Şayet bizim işçi ve köylü insanımız -ki yıllarca uygarlık kervanından uzak düşmüşlerdir ve sonuç olarak da daha eski ve daha çürümüş düşünce tarzına sahipler- kadın ya da erkek bir sanatçı hakkında şaşılası ve tuhaf düşününceye sahipse ve sırf bir insan sanatçıdır diye ve kendi sanatını diğerlerinden iyi ve daha iyi icra ediyor diye saldırırsa şaşmam. Dünyanın neresinde toplumun altı tabakaları sanatçılarını daha iyi anlamışlardır ki? Fakat Furuğ’u anlamayanlar ya da bilinçli olmayan ve bilinçli bir şekilde onu anlamaya meyilli olmayan toplumun alt tabakalarına mensup olanlar değillerdi, tersine dünyada hep olageldiği gibi birkaç yabancı sözcük ya da yabancı kitap ya da çeviri birkaç eserin ya da birkaç ünlü ismin arkasında saklanıp gizlenen ve bütün çabaları günlük yaşamlarında “yapabiliyor” olanları ezip ve utanmazlıkla bu güçlerini biçimlendirenlerdir.

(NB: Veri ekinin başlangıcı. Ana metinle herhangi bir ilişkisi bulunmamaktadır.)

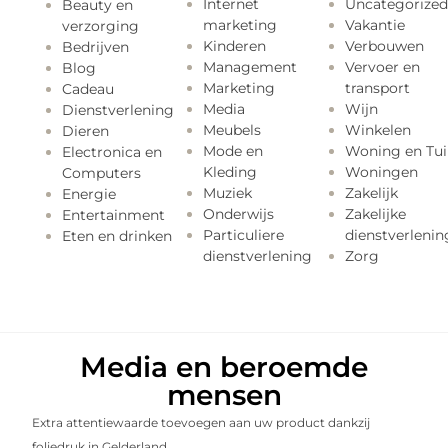
Internet
Uncategorized
Beauty en
marketing
Vakantie
verzorging
Kinderen
Verbouwen
Bedrijven
Management
Vervoer en
Blog
Marketing
transport
Cadeau
Media
Wijn
Dienstverlening
Meubels
Winkelen
Dieren
Mode en
Woning en Tui
Electronica en
Kleding
Woningen
Computers
Muziek
Zakelijk
Energie
Onderwijs
Zakelijke
Entertainment
Particuliere
dienstverlenin
Eten en drinken
dienstverlening
Zorg
Media en beroemde
mensen
Extra attentiewaarde toevoegen aan uw product dankzij
foliedruk in Gelderland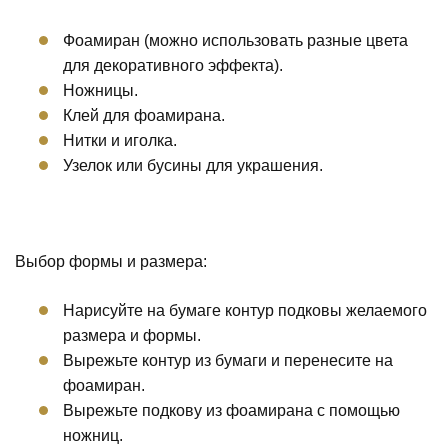
Фоамиран (можно использовать разные цвета
для декоративного эффекта).
Ножницы.
Клей для фоамирана.
Нитки и иголка.
Узелок или бусины для украшения.
Выбор формы и размера:
Нарисуйте на бумаге контур подковы желаемого
размера и формы.
Вырежьте контур из бумаги и перенесите на
фоамиран.
Вырежьте подкову из фоамирана с помощью
ножниц.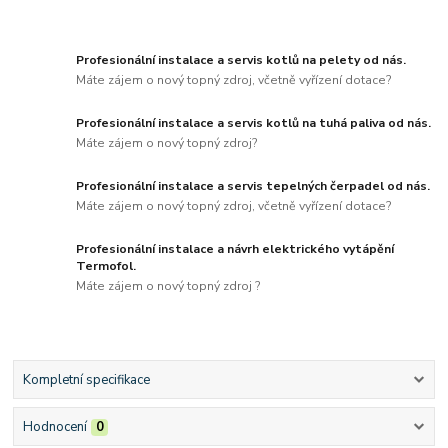
Profesionální instalace a servis kotlů na pelety od nás.
Máte zájem o nový topný zdroj, včetně vyřízení dotace?
Profesionální instalace a servis kotlů na tuhá paliva od nás.
Máte zájem o nový topný zdroj?
Profesionální instalace a servis tepelných čerpadel od nás.
Máte zájem o nový topný zdroj, včetně vyřízení dotace?
Profesionální instalace a návrh elektrického vytápění
Termofol.
Máte zájem o nový topný zdroj ?
Kompletní specifikace
Hodnocení
0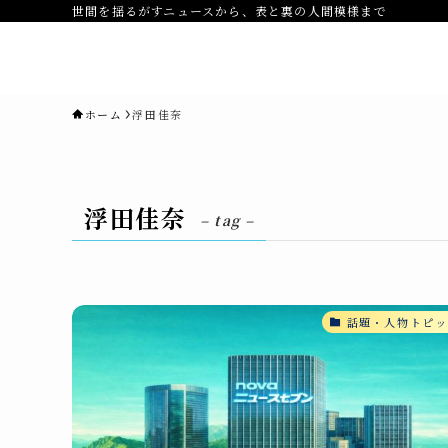
世間を揺るがすニュースから、表と裏の人間模様まで
novaニュースセブン｜社会ニュ
ス・事件・映画
ホーム
浮田佳奈
浮田佳奈
– tag –
話題・人物トピッ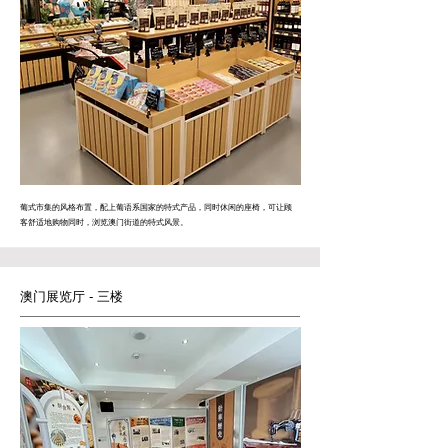
葡式市集的风格布置，配上葡语系国家的特式产品，同时休闲的座椅，可让顾
客舒适地购物同时，浏览澳门街道的特式风景。
澳门展览厅
-
三楼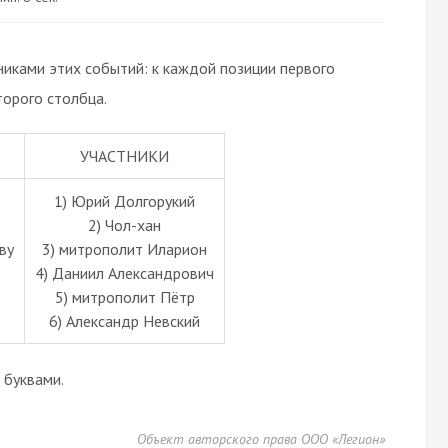
иками этих событий: к каждой позиции первого
орого столбца.
УЧАСТНИКИ
1) Юрий Долгорукий
2) Чол-хан
ву
3) митрополит Иларион
4) Даниил Александрович
5) митрополит Пётр
6) Александр Невский
буквами.
Объект авторского права ООО «Легион»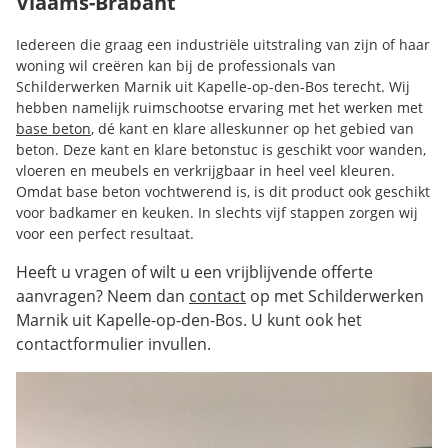
Vlaams-Brabant
Iedereen die graag een industriële uitstraling van zijn of haar
woning wil creëren kan bij de professionals van
Schilderwerken Marnik uit Kapelle-op-den-Bos terecht. Wij
hebben namelijk ruimschootse ervaring met het werken met
base beton
, dé kant en klare alleskunner op het gebied van
beton. Deze kant en klare betonstuc is geschikt voor wanden,
vloeren en meubels en verkrijgbaar in heel veel kleuren.
Omdat base beton vochtwerend is, is dit product ook geschikt
voor badkamer en keuken. In slechts vijf stappen zorgen wij
voor een perfect resultaat.
Heeft u vragen of wilt u een vrijblijvende offerte
aanvragen? Neem dan
contact
op met Schilderwerken
Marnik uit Kapelle-op-den-Bos. U kunt ook het
contactformulier invullen.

Bak Abbas… Ben ve Furuğ, ikimiz de çocuktuk. Furuğ odaya gelir ve saatlerce ağlardı. O benim davranışlarımdan dolayı ağlamazdı, benden ya da bizden şikâyet etmezdi. Onun yakınmaları ve ağlamaları ve onun üzüncü sözüm ona daha iyi anlayanlardandı. Bu üzüntü ve bu ağlama ve rahatsızlık Furuğ’un yaşamından asla eksik olmadı… Bazı işte bu insanlardan bana “Senin hesabın başka Furuğ’unki başka!” dediklerini duyduğumda gülesim ve ağlayasım geliyor. Onlar Furuğ’un hesabını tam ve eksiksiz ödediler. Örnek olarak… Önceki yıllardan kalan gazeteler ve dergilerdir. Bunların Furuğ hakkındaki söylevleri ve vecizelerdir. Şimdi birdenbire…

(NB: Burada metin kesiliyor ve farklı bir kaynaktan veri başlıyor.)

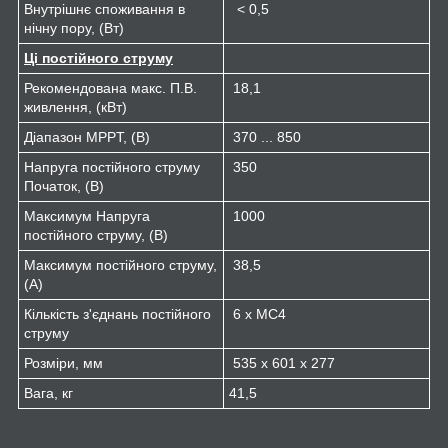
Внутрішнє споживання в
< 0,5
нічну пору, (Вт)
Ці постійного струму
Рекомендована макс. П.В.
18,1
живлення, (кВт)
Діапазон MPPT, (В)
370 ... 850
Напруга постійного струму
350
Початок, (В)
Максимум Напруга
1000
постійного струму, (В)
Максимум постійного струму,
38,5
(А)
Кількість з'єднань постійного
6 х МС4
струму
Розміри, мм
535 х 601 х 277
Вага, кг
41,5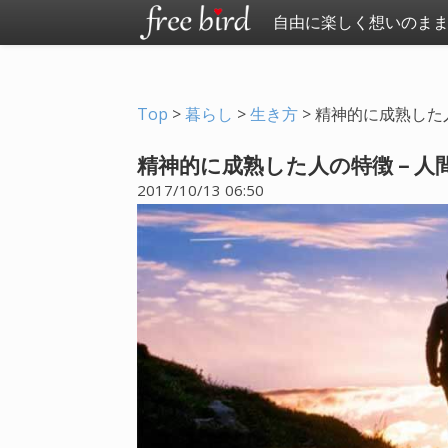
自由に楽しく想いのま
Top
>
暮らし
>
生き方
>
精神的に成熟した
精神的に成熟した人の特徴 – 
2017/10/13 06:50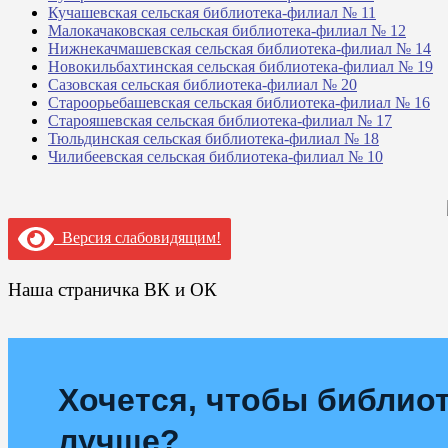
Кучашевская сельская библиотека-филиал № 11
Малокачаковская сельская библиотека-филиал № 12
Нижнекачмашевская сельская библиотека-филиал № 14
Новокильбахтинская сельская библиотека-филиал № 19
Сазовская сельская библиотека-филиал № 20
Староорьебашевская сельская библиотека-филиал № 16
Старояшевская сельская библиотека-филиал № 17
Тюльдинская сельская библиотека-филиал № 18
Чилибеевская сельская библиотека-филиал № 10
Версия слабовидящим!
Наша страничка ВК и ОК
Хочется, чтобы библиот
лучше?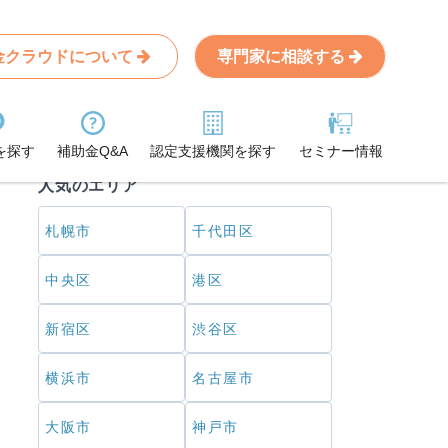
金クラウドについて
専門家に相談する
エリアから探す
を探す
補助金Q&A
認定支援機関を探す
セミナー情報
人気のエリア
札幌市
千代田区
中央区
港区
新宿区
渋谷区
横浜市
名古屋市
大阪市
神戸市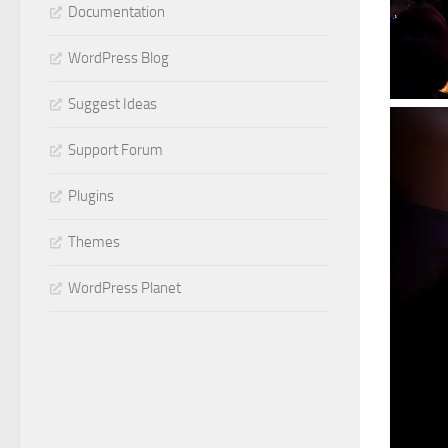
Documentation
WordPress Blog
Suggest Ideas
Support Forum
Plugins
Themes
WordPress Planet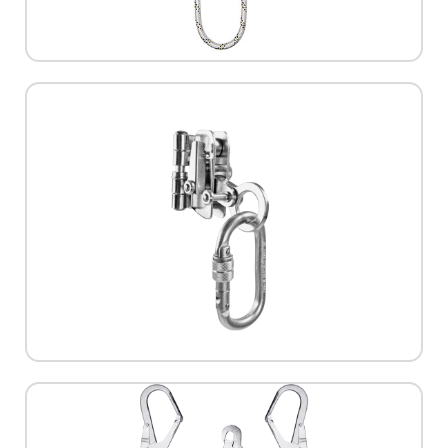
מגוון חבלים לקשירה ועבודה בגובה עם
למידע נוסף
תקן:
EN 353-2:2002
מק"ט:
L-0419
יצרן:
Skylotec
SKYLOTEC
בולם נפילה עכבר לחבל 12 מ"מ |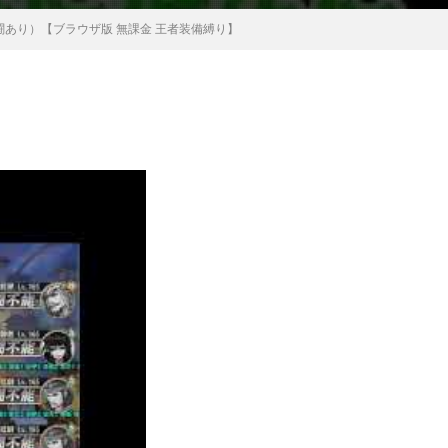
戦闘あり）【ブラウザ版 無課金 王者装備縛り】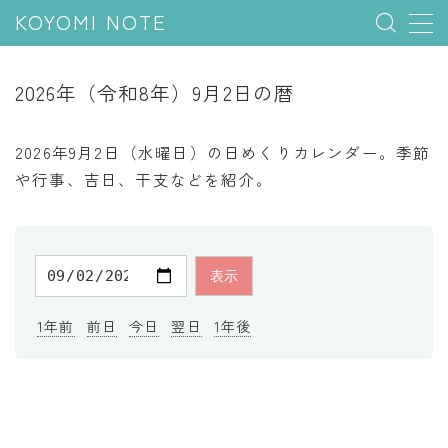
KOYOMI NOTE
MENU
2026年（令和8年）9月2日の暦
行事と季節
2026年9月2日（水曜日）の日めくりカレンダー。季節
五節句
や行事、吉日、干支などを紹介。
年中行事
祝日
二十四節気
七十二候
1年前
前日
今日
翌日
1年後
雑節
暦と満月
今日のこよみ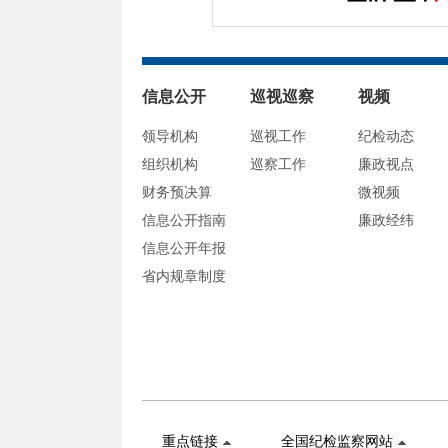
信息公开
巡视巡察
视频
领导机构
巡视工作
纪检动态
组织机构
巡察工作
廉政视点
财务预决算
微视频
信息公开指南
廉政经纬
信息公开年报
省内规章制度
重点链接
全国纪检监察网站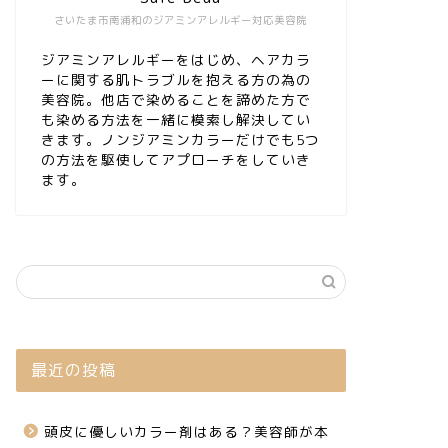
さいたま市南浦和のジアミンアレルギー対応美容院
ジアミンアレルギーをはじめ、ヘアカラ
ーに関する肌トラブルを抱える方の為の
美容院。他店で染めることを諦めた方で
も染める方法を一緒に模索し解決してい
きます。ノンジアミンカラーだけでも5つ
の方法を駆使してアプローチをしていき
ます。
最近の投稿
頭皮に優しいカラー剤はある？美容師が本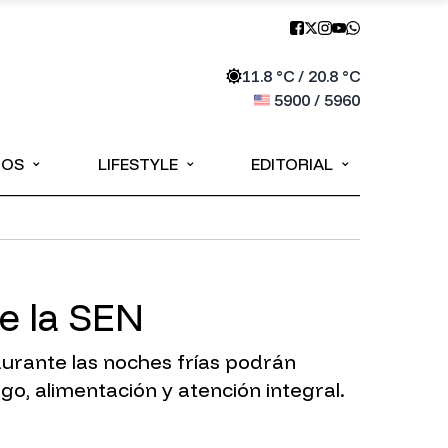
11.8
°C /
20.8
°C
5900
/
5960
⌄
⌄
⌄
IOS
LIFESTYLE
EDITORIAL
de la SEN
durante las noches frías podrán
o, alimentación y atención integral.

Şaşıyorum. Ben ölümün bir insanı bu denli değerli ve sevgili yaptığını bilmezdim.

Furuğ’dan elimde kalan mektuplar Furuğ’un dış dünya ile ve “arkadaşları” ile olan ilişkisinin canlı tanıklarıdır. Bu mektupların çoğunda öyle “şahsiyetlerin” adı geçmektedir ki bugün Furuğ için ayrı bir hesap açmışlar ve ona sevgi sopasıyla vuruyorlar. Sopa aynı sopadır. Sadece rengi değişmiş. Bazen düşünüyorum şayet Furuğ yaşıyor olsaydı o çocuksu haliyle (ve bu çocuksu halini biz birlikte olduğumuzda ve oyuncak olduğumuzda takınırdı) hiç kuşkusuz gülmekten kırılırdı!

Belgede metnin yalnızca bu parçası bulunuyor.